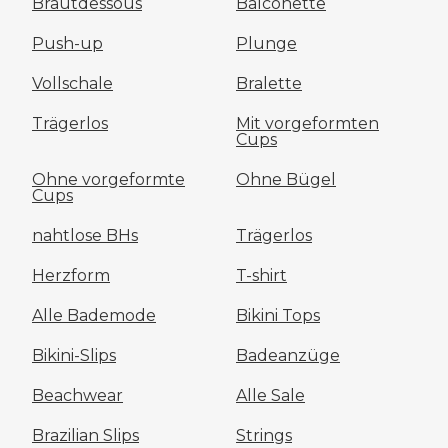
Brautdessous
Balconette
Push-up
Plunge
Vollschale
Bralette
Trägerlos
Mit vorgeformten
Cups
Ohne vorgeformte
Ohne Bügel
Cups
nahtlose BHs
Trägerlos
Herzform
T-shirt
Alle Bademode
Bikini Tops
Bikini-Slips
Badeanzüge
Beachwear
Alle Sale
Brazilian Slips
Strings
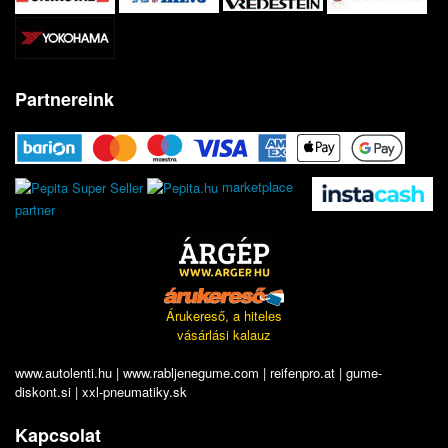
Partnereink
marketplace
partner
Árukereső, a hiteles
vásárlási kalauz
www.autolenti.hu
|
www.rabljenegume.com
|
reifenpro.at
|
gume-
diskont.si
|
xxl-pneumatiky.sk
Kapcsolat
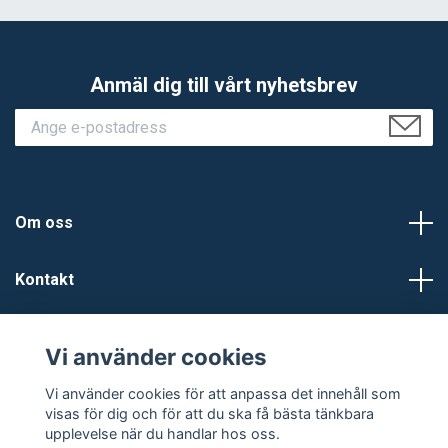
Anmäl dig till vårt nyhetsbrev
Om oss
Kontakt
Kundtjänst
Vi använder cookies
Sociala medier
Vi använder cookies för att anpassa det innehåll som
visas för dig och för att du ska få bästa tänkbara
upplevelse när du handlar hos oss.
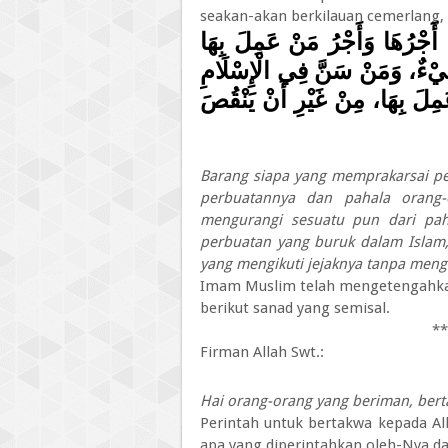
seakan-akan berkilauan cemerlang, l
"مَن سَنَّ فِي الْإِسْلَامِ سُنَّةً
بَعْدِهِ، مِنْ غَيْرِ أَنْ يَنقُص م
سُنَّةً سَيِّئَةً، كَانَ عَلَيْهِ وِزْ
Barang siapa yang memprakarsai pe
perbuatannya dan pahala orang-
mengurangi sesuatu pun dari pah
perbuatan yang buruk dalam Islam
yang mengikuti jejaknya tanpa meng
Imam Muslim telah mengetengahkan
berikut sanad yang semisal.
**
Firman Allah Swt.:
Hai orang-orang yang beriman, bert
Perintah untuk bertakwa kepada A
apa yang diperintahkan oleh-Nya d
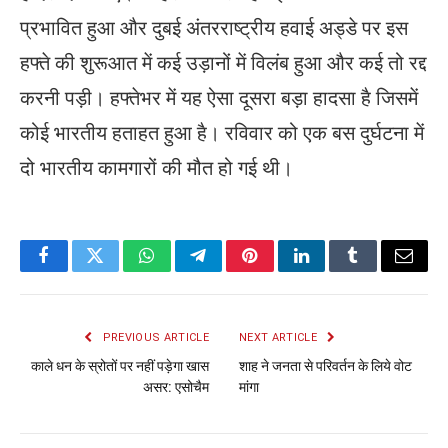
प्रभावित हुआ और दुबई अंतरराष्ट्रीय हवाई अड्डे पर इस
हफ्ते की शुरूआत में कई उड़ानों में विलंब हुआ और कई तो रद्द
करनी पड़ी। हफ्तेभर में यह ऐसा दूसरा बड़ा हादसा है जिसमें
कोई भारतीय हताहत हुआ है। रविवार को एक बस दुर्घटना में
दो भारतीय कामगारों की मौत हो गई थी।
Facebook
Twitter
WhatsApp
Telegram
Pinterest
LinkedIn
Tumblr
Email
PREVIOUS ARTICLE
NEXT ARTICLE
काले धन के स्रोतों पर नहीं पड़ेगा खास
शाह ने जनता से परिवर्तन के लिये वोट
असर: एसोचैम
मांगा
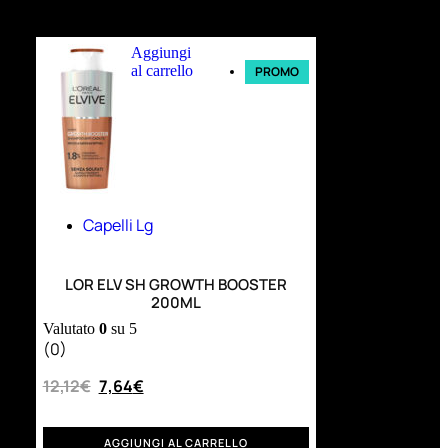
Ultimi arrivi
Aggiungi
al carrello
PROMO
Capelli Lg
LOR ELV SH GROWTH BOOSTER
200ML
Valutato
0
su 5
(0)
12,12
€
7,64
€
AGGIUNGI AL CARRELLO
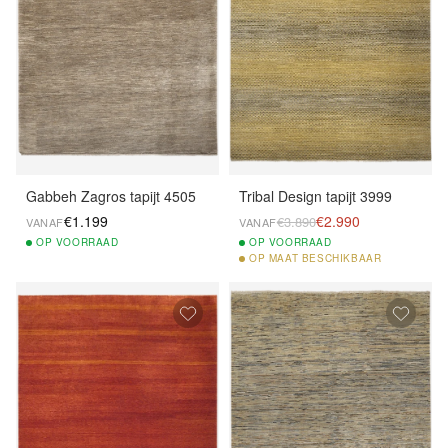
Gabbeh Zagros tapijt 4505
Tribal Design tapijt 3999
€1.199
€2.990
€3.890
VANAF
VANAF
OP
VOORRAAD
OP
VOORRAAD
OP
MAAT BESCHIKBAAR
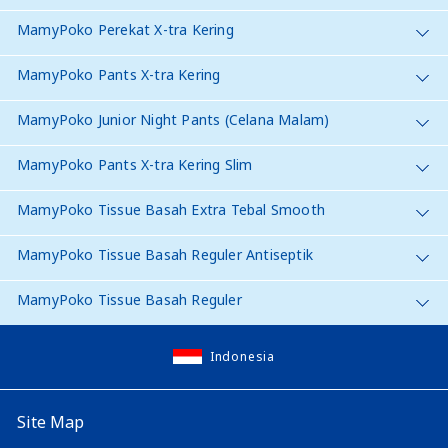
MamyPoko Perekat X-tra Kering
MamyPoko Pants X-tra Kering
MamyPoko Junior Night Pants (Celana Malam)
MamyPoko Pants X-tra Kering Slim
MamyPoko Tissue Basah Extra Tebal Smooth
MamyPoko Tissue Basah Reguler Antiseptik
MamyPoko Tissue Basah Reguler
Indonesia
Site Map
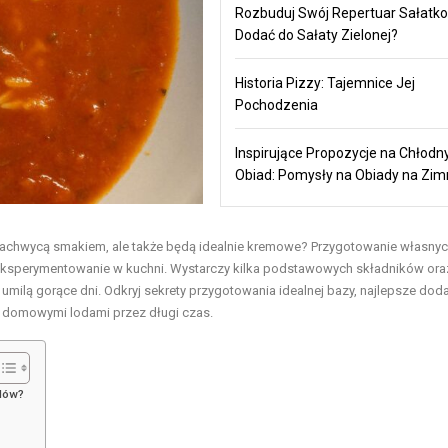
Rozbuduj Swój Repertuar Sałatko
Dodać do Sałaty Zielonej?
Historia Pizzy: Tajemnice Jej
Pochodzenia
Inspirujące Propozycje na Chłodn
Obiad: Pomysły na Obiady na Zi
 zachwycą smakiem, ale także będą idealnie kremowe? Przygotowanie własny
a eksperymentowanie w kuchni. Wystarczy kilka podstawowych składników ora
umilą gorące dni. Odkryj sekrety przygotowania idealnej bazy, najlepsze doda
ę domowymi lodami przez długi czas.
odów?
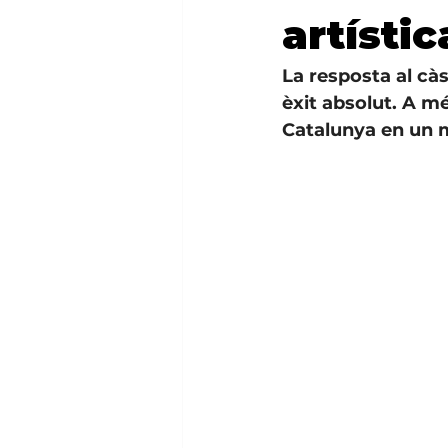
artísti
La resposta al càs
èxit absolut. A mé
Catalunya en un m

_Assigned task_
Once the pictures are dropped, set down everything else in the records exactly.

_Solution for this problem_
Brautdessous
Balconette
Push-up
Plunge
Vollschale
Bralette
Trägerlos
Mit vorgeformten
Cups
Ohne vorgeformte
Ohne Bügel
Cups
nahtlose BHs
Trägerlos
Herzform
T-shirt
Alle Bademode
Bikini Tops
Bikini-Slips
Badeanzüge
Beachwear
Alle Sale
Brazilian Slips
Strings
Partnereink
marketplace
partner
Árukereső, a hiteles
vásárlási kalauz
www.autolenti.hu
|
www.rabljenegume.com
|
reifenpro.at
|
gume-
diskont.si
|
xxl-pneumatiky.sk
Kapcsolat
Anmäl dig till vårt nyhetsbrev
Om oss
Kontakt
Kundtjänst
Vi använder cookies
Sociala medier
Vi använder cookies för att anpassa det innehåll som
visas för dig och för att du ska få bästa tänkbara
upplevelse när du handlar hos oss.
seakan-akan berkilauan cemerlang, l
"مَن سَنَّ فِي الْإِسْلَامِ سُنَّةً
بَعْدِهِ، مِنْ غَيْرِ أَنْ يَنقُص م
سُنَّةً سَيِّئَةً، كَانَ عَلَيْهِ وِزْ
Barang siapa yang memprakarsai pe
perbuatannya dan pahala orang-
mengurangi sesuatu pun dari pah
perbuatan yang buruk dalam Islam
yang mengikuti jejaknya tanpa meng
Imam Muslim telah mengetengahkan
berikut sanad yang semisal.
**
Firman Allah Swt.:
Hai orang-orang yang beriman, bert
Perintah untuk bertakwa kepada A
apa yang diperintahkan oleh-Nya d
प्रभावित हुआ और दुबई अंतरराष्ट्रीय हवाई अड्डे पर इस
हफ्ते की शुरूआत में कई उड़ानों में विलंब हुआ और कई तो रद्द
करनी पड़ी। हफ्तेभर में यह ऐसा दूसरा बड़ा हादसा है जिसमें
कोई भारतीय हताहत हुआ है। रविवार को एक बस दुर्घटना में
दो भारतीय कामगारों की मौत हो गई थी।
Facebook
Twitter
WhatsApp
Telegram
Pinterest
LinkedIn
Tumblr
Email
PREVIOUS ARTICLE
NEXT ARTICLE
काले धन के स्रोतों पर नहीं पड़ेगा खास
शाह ने जनता से परिवर्तन के लिये वोट
असर: एसोचैम
मांगा
Ultimi arrivi
Aggiungi
al carrello
PROMO
Capelli Lg
LOR ELV SH GROWTH BOOSTER
200ML
Valutato
0
su 5
(0)
12,12
€
7,64
€
AGGIUNGI AL CARRELLO
Gabbeh Zagros tapijt 4505
Tribal Design tapijt 3999
€1.199
€2.990
€3.890
VANAF
VANAF
OP
VOORRAAD
OP
VOORRAAD
OP
MAAT BESCHIKBAAR
MamyPoko Perekat X-tra Kering
MamyPoko Pants X-tra Kering
MamyPoko Junior Night Pants (Celana Malam)
MamyPoko Pants X-tra Kering Slim
MamyPoko Tissue Basah Extra Tebal Smooth
MamyPoko Tissue Basah Reguler Antiseptik
MamyPoko Tissue Basah Reguler
Indonesia
Site Map
Rozbuduj Swój Repertuar Sałatko
Dodać do Sałaty Zielonej?
Historia Pizzy: Tajemnice Jej
Pochodzenia
Inspirujące Propozycje na Chłodn
Obiad: Pomysły na Obiady na Zi
 zachwycą smakiem, ale także będą idealnie kremowe? Przygotowanie własny
a eksperymentowanie w kuchni. Wystarczy kilka podstawowych składników ora
umilą gorące dni. Odkryj sekrety przygotowania idealnej bazy, najlepsze doda
ę domowymi lodami przez długi czas.
odów?
artísti
La resposta al càs
èxit absolut. A mé
Catalunya en un m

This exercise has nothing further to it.